And so Charles resumed his southward journey, his army continuing to meet with no serious resistance but spreading devastation everywhere it went. He allowed the Colonna to use the troops for which he was paying to lay waste to the fortresses, homes, and orchards of their old enemies the Conti. His mercenaries continued to take looting and rapine as their right. When the rocca at San Giovanni was annoyingly slow to submit, its garrison of almost nine hundred men was put to the sword, the town burned to the ground. The new King Ferrandino, having had no time for a coronation, was attempting to form a line of defense at Capua when reports of a revolt in his capital obliged him to gallop off to the south. As soon as he was out of sight, Capua surrendered to the invaders, and Gaeta did the same three days later. Ferrandino returned on February 21. Finding Capua in enemy hands, and no support anywhere, he accepted the hopelessness of the situation and took ship for the island of Ischia in the Bay of Naples. Soon thereafter he was with his father in Sicily, having taken his half-sister Sancia and her husband Jofrè Borgia with him. Within twenty-four hours of his flight Charles VIII passed in triumph through the gates of Naples, where he was welcomed by cheering crowds. They hailed him for delivering the city from decades of tyranny and terror. And his arrival was, in its way, an extraordinary achievement. He had taken possession of the largest state in Italy, long one of the richest and most powerful in all Europe, without having to fight a single battle worthy of the name, almost without having to fire a round from one of his great brass guns. Italy had collapsed at his feet like a house of cards.
Cem, who had ridden into Naples just behind the king, a living symbol of the crusade against his brother that supposedly lay just ahead, was found dead in his bed three days later. Years later, when the campaign to demolish the reputation of the Borgias was fully under way and no rumor was too outlandish to be set down in print, it would be alleged that the prince, who at the time of his death had been a pampered prisoner for some thirteen years, must have been poisoned. And that the poisoner could of course have been none other than Alexander VI—who else? If reminded that Cem had died approximately one month after the pope handed him over to the French, the accusers would respond that obviously the Borgias possessed the secret of some delayed-action poison, some concoction capable of suddenly felling its victims weeks after being ingested.
In fact it is not at all unlikely that Cem died of natural causes, having lived a life of relentless self-indulgence throughout his captivity. His death, far from benefiting the pope, deprived the pope not only of an enormous annual stipend but of a powerful diplomatic weapon, one that even in French hands could have been used to threaten the Ottoman sultan and keep his aggressions in check. The only European prince who could possibly have wanted that death was the king who had taken Cem to Naples and in whose custody the prince had spent his last weeks. Cem was to have been the figurehead behind which Charles would lead his assault on the Turks—assuming that Charles still wanted to push on to Jerusalem.

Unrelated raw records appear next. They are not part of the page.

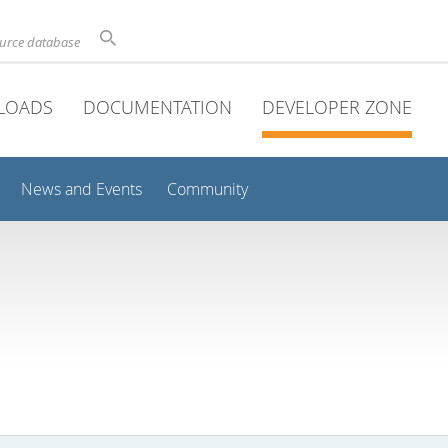
ource database
LOADS
DOCUMENTATION
DEVELOPER ZONE
News and Events
Community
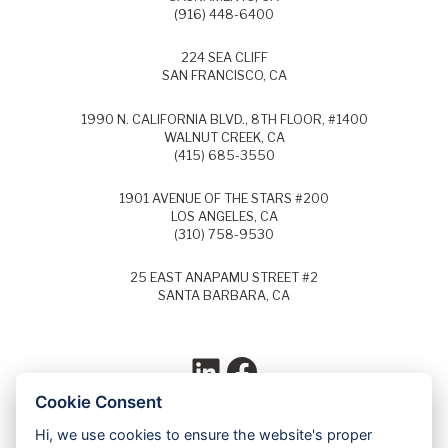
(916) 448-6400
224 SEA CLIFF
SAN FRANCISCO, CA
1990 N. CALIFORNIA BLVD., 8TH FLOOR, #1400
WALNUT CREEK, CA
(415) 685-3550
1901 AVENUE OF THE STARS #200
LOS ANGELES, CA
(310) 758-9530
25 EAST ANAPAMU STREET #2
SANTA BARBARA, CA
LinkedIn
Facebook
Cookie Consent
Hi, we use cookies to ensure the website's proper
Each year, Super Lawyers selects the top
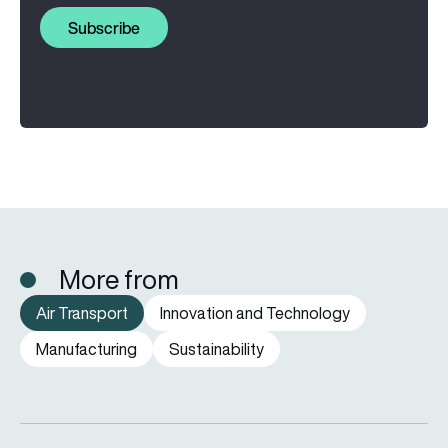
Subscribe
More from
Air Transport
Innovation and Technology
Manufacturing
Sustainability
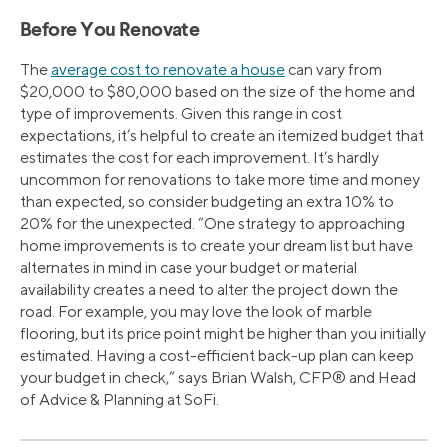
Before You Renovate
The
average cost to renovate a house
can vary from
$20,000 to $80,000 based on the size of the home and
type of improvements. Given this range in cost
expectations, it’s helpful to create an itemized budget that
estimates the cost for each improvement. It’s hardly
uncommon for renovations to take more time and money
than expected, so consider budgeting an extra 10% to
20% for the unexpected. “One strategy to approaching
home improvements is to create your dream list but have
alternates in mind in case your budget or material
availability creates a need to alter the project down the
road. For example, you may love the look of marble
flooring, but its price point might be higher than you initially
estimated. Having a cost-efficient back-up plan can keep
your budget in check,” says Brian Walsh, CFP® and Head
of Advice & Planning at SoFi.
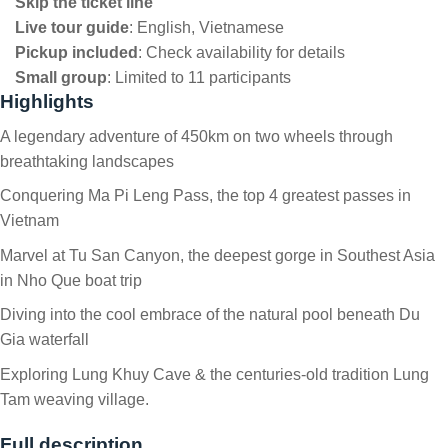
Skip the ticket line
Live tour guide
:
English, Vietnamese
Pickup included
:
Check availability for details
Small group
:
Limited to 11 participants
Highlights
A legendary adventure of 450km on two wheels through
breathtaking landscapes
Conquering Ma Pi Leng Pass, the top 4 greatest passes in
Vietnam
Marvel at Tu San Canyon, the deepest gorge in Southest Asia
in Nho Que boat trip
Diving into the cool embrace of the natural pool beneath Du
Gia waterfall
Exploring Lung Khuy Cave & the centuries-old tradition Lung
Tam weaving village.
Full description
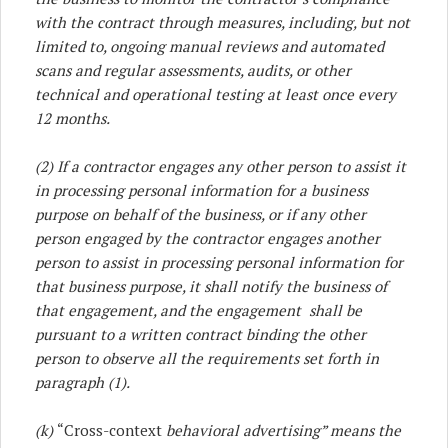
with the contract through measures, including, but not
limited to, ongoing manual reviews and automated
scans and regular assessments, audits, or other
technical and operational testing at least once every
12 months.
(2) If a contractor engages any other person to assist it
in processing personal information for a business
purpose on behalf of the business, or if any other
person engaged by the contractor engages another
person to assist in processing personal information for
that business purpose, it shall notify the business of
that engagement, and the engagement shall be
pursuant to a written contract binding the other
person to observe all the requirements set forth in
paragraph (1).
(k)
“Cross-context
behavioral advertising” means the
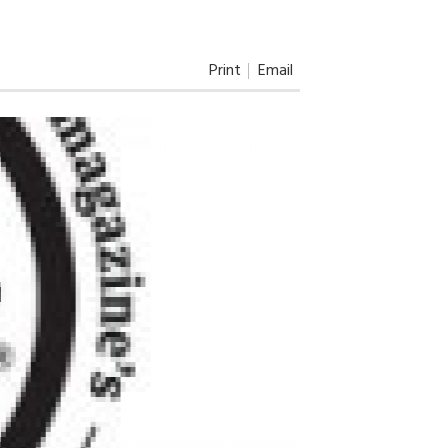
Print
Email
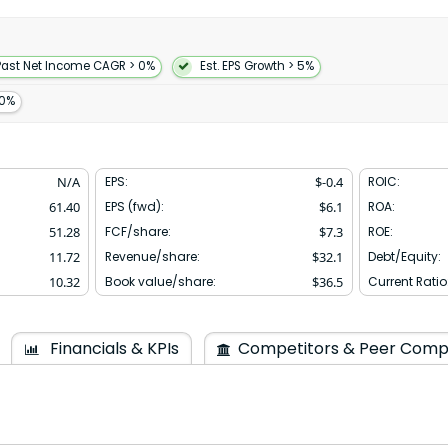
ising consulting and training.
name to MongoDB Inc. in
quartered in New York New
Past Net Income CAGR > 0%
Est. EPS Growth > 5%
10%
N/A
EPS:
$
-0.4
ROIC:
61.40
EPS (fwd):
$
6.1
ROA:
51.28
FCF/share:
$
7.3
ROE:
11.72
Revenue/share:
$
32.1
Debt/Equity:
10.32
Book value/share:
$
36.5
Current Ratio
Financials & KPIs
Competitors & Peer Comp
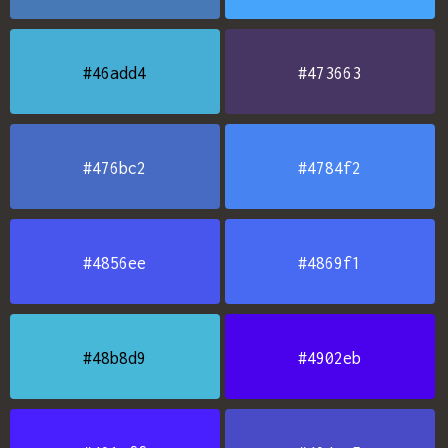
#46add4
#473663
#476bc2
#4784f2
#4856ee
#4869f1
#48b8d9
#4902eb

That was not an entirely safe assumption. Cem’s corpse was barely cold before Charles announced that the crusade would have to be called off. The pope’s response to this change of plans was interesting: he authorized Ferdinand of Spain to impose a special tax on church properties within his domains, in order to build ships to be used against the Turks. This was probably an oblique rebuke to Charles VIII for abandoning the great purpose that supposedly had taken him to Naples. It may also have been a way of helping Ferdinand to muster the resources needed for war with France.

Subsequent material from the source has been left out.